## Records shown:
..........

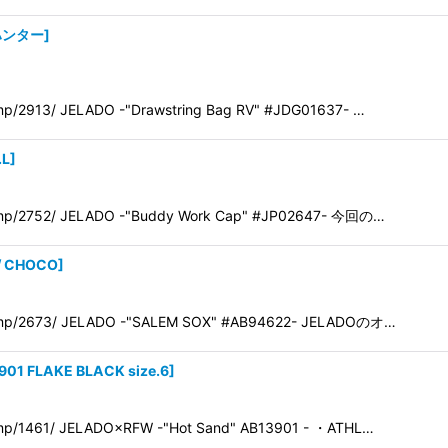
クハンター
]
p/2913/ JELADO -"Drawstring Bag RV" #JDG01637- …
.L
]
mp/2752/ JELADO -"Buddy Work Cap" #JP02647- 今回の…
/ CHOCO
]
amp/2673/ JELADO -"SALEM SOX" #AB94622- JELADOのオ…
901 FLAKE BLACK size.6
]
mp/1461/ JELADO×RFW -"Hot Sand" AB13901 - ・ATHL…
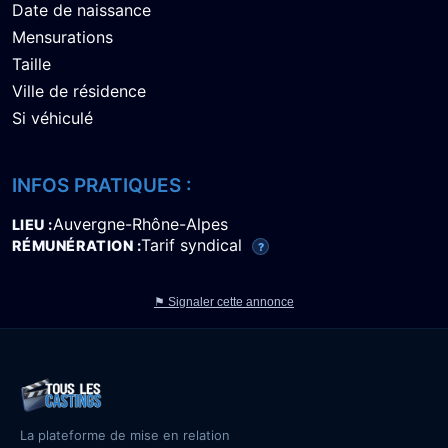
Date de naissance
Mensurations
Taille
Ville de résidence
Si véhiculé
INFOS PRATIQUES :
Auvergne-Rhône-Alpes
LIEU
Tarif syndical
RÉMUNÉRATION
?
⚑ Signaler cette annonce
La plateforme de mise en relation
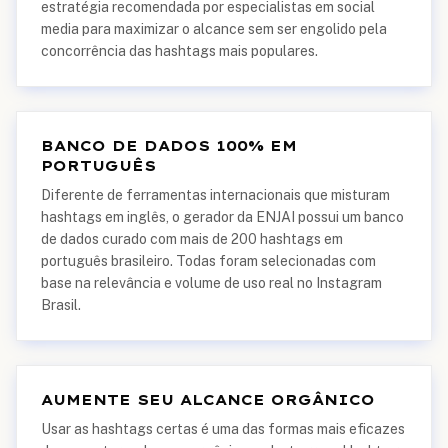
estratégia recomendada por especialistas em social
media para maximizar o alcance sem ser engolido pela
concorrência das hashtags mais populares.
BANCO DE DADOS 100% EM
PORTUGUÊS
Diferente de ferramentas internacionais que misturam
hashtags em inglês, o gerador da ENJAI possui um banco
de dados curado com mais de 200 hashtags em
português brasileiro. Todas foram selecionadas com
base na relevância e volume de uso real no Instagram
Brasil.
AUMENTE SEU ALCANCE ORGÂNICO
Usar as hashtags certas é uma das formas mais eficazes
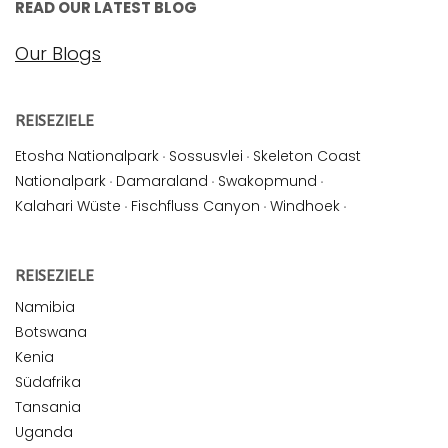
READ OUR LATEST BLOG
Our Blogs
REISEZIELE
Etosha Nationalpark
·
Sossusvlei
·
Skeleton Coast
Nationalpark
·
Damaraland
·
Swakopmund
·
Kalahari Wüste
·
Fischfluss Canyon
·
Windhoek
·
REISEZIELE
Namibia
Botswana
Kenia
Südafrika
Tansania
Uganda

..........

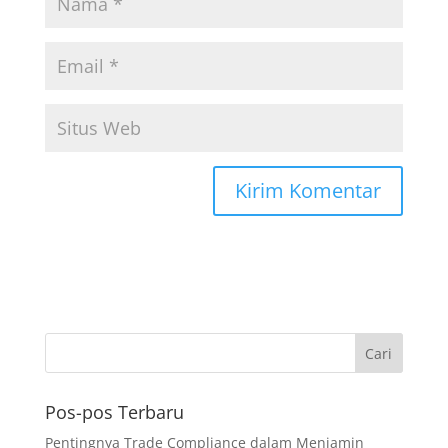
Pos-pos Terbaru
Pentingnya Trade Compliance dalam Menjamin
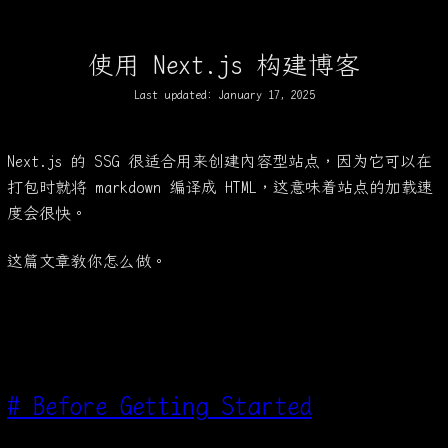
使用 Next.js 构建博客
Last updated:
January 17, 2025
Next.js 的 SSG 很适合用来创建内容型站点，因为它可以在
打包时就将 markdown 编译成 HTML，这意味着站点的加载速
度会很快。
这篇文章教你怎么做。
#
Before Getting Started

..........

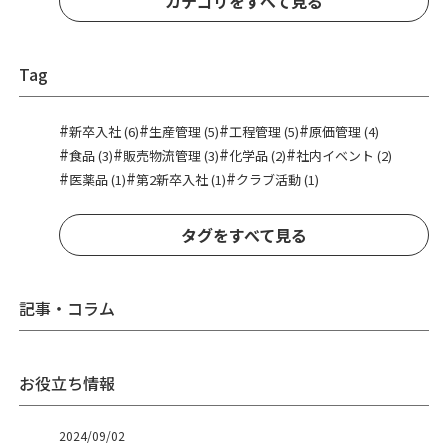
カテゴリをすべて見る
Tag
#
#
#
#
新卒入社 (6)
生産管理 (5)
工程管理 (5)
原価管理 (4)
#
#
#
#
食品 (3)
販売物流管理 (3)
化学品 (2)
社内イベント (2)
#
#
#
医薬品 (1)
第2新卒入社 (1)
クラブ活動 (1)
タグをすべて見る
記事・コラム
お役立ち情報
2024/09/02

..........

## Required work:
For the listing above, print only the lines starting at the line containing "Next.js 的 SSG 很适合用来创建内容型站点，因为它可以在" and ending at the line containing "Before Getting Started", exactly, both included.

## Final answer:
Next.js 的 SSG 很适合用来创建内容型站点，因为它可以在
打包时就将 markdown 编译成 HTML，这意味着站点的加载速
度会很快。
这篇文章教你怎么做。
#
Before Getting Started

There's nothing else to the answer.